Test where the odds favor the highest benefit. Finding likely bugs is beneficial. Finding dangerous bugs is beneficial. The more likely or dangerous any particular group of potential bugs is, the more time and money you should invest in looking for them.

If you’re experimenting, discovering product market fit, or working in a less risky area of the product, by all means, just ship it! I’m a huge proponent of iteration speed myself, so it’s important to weigh the cost of thorough testing. This requires honest reflection about the project and understanding what is and is not “important” in the current business context. However, you probably want to thoroughly test the parts of your applications that are absolutely essential to your business. You also want to spend more time preemptively finding bugs in areas where failure is very costly, like data security or money transactions. In these cases, the up front investment is almost certainly worth it.
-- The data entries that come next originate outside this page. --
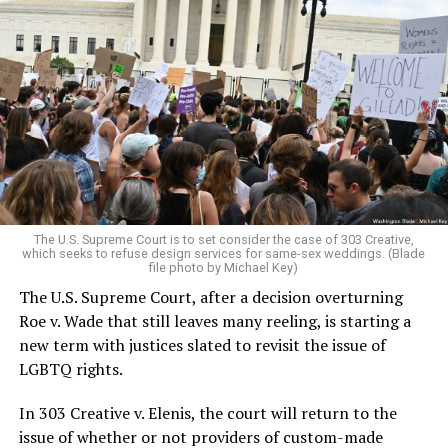
Around that piano in the 1970s Deep South, gays and
lesbians, white and Black queens, Christians and non-
Christians, and even early gender minorities could cast
aside the racism, sexism, and homophobia of the times
to find acceptance and companionship for a moment.
For regulars, the UpStairs Lounge was a miracle, a small
pocket of acceptance in a broader world where their
very identities were illegal.
The U.S. Supreme Court is to set consider the case of 303 Creative,
which seeks to refuse design services for same-sex weddings. (Blade
On the Sunday night of June 24, 1973, their voices were
file photo by Michael Key)
silenced in a murderous act of arson that claimed 32
The U.S. Supreme Court, after a decision overturning
lives and still stands as the deadliest fire in New Orleans
Roe v. Wade that still leaves many reeling, is starting a
history — and the worst mass killing of gays in 20th
new term with justices slated to revisit the issue of
century America.
LGBTQ rights.
As 13 fire companies struggled to douse the inferno,
In 303 Creative v. Elenis, the court will return to the
police refused to question the chief suspect, even
issue of whether or not providers of custom-made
We are also frequently testing much more than pure functions of business logic. We’re building asynchronous UIs communicating with horizontally scaling servers that in turn communicate with databases. Does domain analysis help with that? I think these systems are harder to reason about in the same way as a game of FreeCell, but the input domains are still there. Starting to think this way can also get us to design our code differently so that we can reason about the system in this way.
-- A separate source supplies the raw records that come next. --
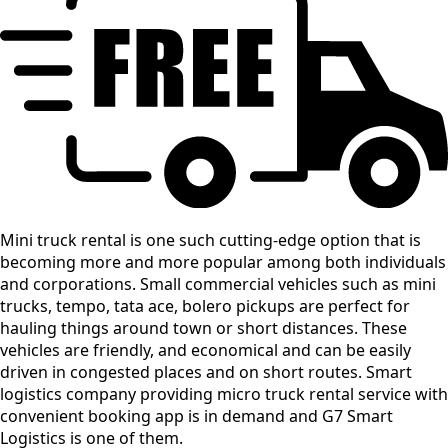
Mini truck rental is one such cutting-edge option that is
becoming more and more popular among both individuals
and corporations. Small commercial vehicles such as mini
trucks, tempo, tata ace, bolero pickups are perfect for
hauling things around town or short distances. These
vehicles are friendly, and economical and can be easily
driven in congested places and on short routes. Smart
logistics company providing micro truck rental service with
convenient booking app is in demand and G7 Smart
Logistics is one of them.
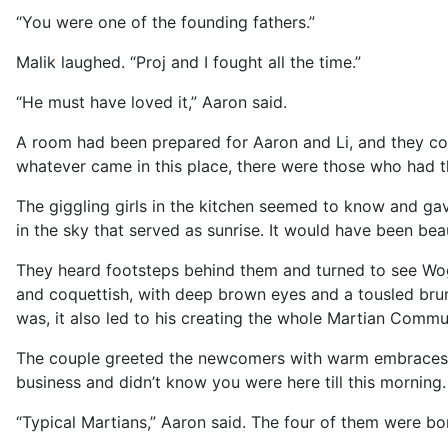
“You were one of the founding fathers.”
Malik laughed. “Proj and I fought all the time.”
“He must have loved it,” Aaron said.
A room had been prepared for Aaron and Li, and they col
whatever came in this place, there were those who had th
The giggling girls in the kitchen seemed to know and ga
in the sky that served as sunrise. It would have been bea
They heard footsteps behind them and turned to see Wog
and coquettish, with deep brown eyes and a tousled brune
was, it also led to his creating the whole Martian Commu
The couple greeted the newcomers with warm embraces, 
business and didn’t know you were here till this morning. L
“Typical Martians,” Aaron said. The four of them were bo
No matter what, thinking about the possible inputs to a system instead of just existing code paths is a necessary mental shift, as we showed when we exposed a bug in an implementation that had a test suite with 100% code coverage. Effective tests find scenarios where the ultimate goal of an application is not met. When we think about inputs, we think more about this goal and not just the current shape of code.


Code examples

[1] Towards a Theory of Test Data Selection (Goodenough, Gerhart)
[2] Effective ML (Minsky)
[3] Intuition Behind Permutations and Combinations (O’Mara)
[4] Pragmatic Software Testing (Brown)

Top comments (5)

yawaramin profile image
Yawar Amin

Hi Alex, this is a great write-up. The natural next step is an isLegalMove implementation using case analysis, that shows the power of pattern matching at work. Do you have something in the works?

amwzero profile image
Alex Weisberger

Thanks for replying.

I chose to leave out the implementation change that fixes the bug because I thought it was pretty simple and wanted to be conscious of the post length. But here it is in the example code repo.

Or were you thinking that pattern matching should be used for something else?

yawaramin profile image
Yawar Amin

I had a little fun implementing the function directly partitioning the inputs by case:

let isLegalMove = (source, dest) => switch (source, dest) {
  | ({suit: Clubs | Spades, rank: sourceRank}, {suit: Hearts | Diamonds, rank: destRank})
  | ({suit: Hearts | Diamonds, rank: sourceRank}, {suit: Clubs | Spades, rank: destRank}) =>
    rankValue(sourceRank) + 1 == rankValue(destRank)
  | _ => false
Thread Thread
amwzero profile image
Alex Weisberger

That does show the power of pattern matching. You can capture a lot of permutations in a relatively small amount of code this way.

I'm partial to having descriptive names for operations, so I like how the current isLegalMove reads like English: areCardsDifferentColor && areRanksInDescendingOrder reads exactly like the game rules are stated.

That can remain the same and we can use this technique to reimplement areCardsDifferentColor:

let areCardsDifferentColor = (c1, c2) => 
  switch (c1.suit, c2.suit) {
  | (Clubs | Spades, Hearts | Diamonds) => true
  | (Hearts | Diamonds, Clubs | Spades) => true
  | _ => false

It's definitely fun to think about the best way to express things.

Thread Thread
yawaramin profile image
Yawar Amin

Yeah, the way you broke down the implementation into helper functions at a lower level of abstraction–the step method–is probably more maintainable overall!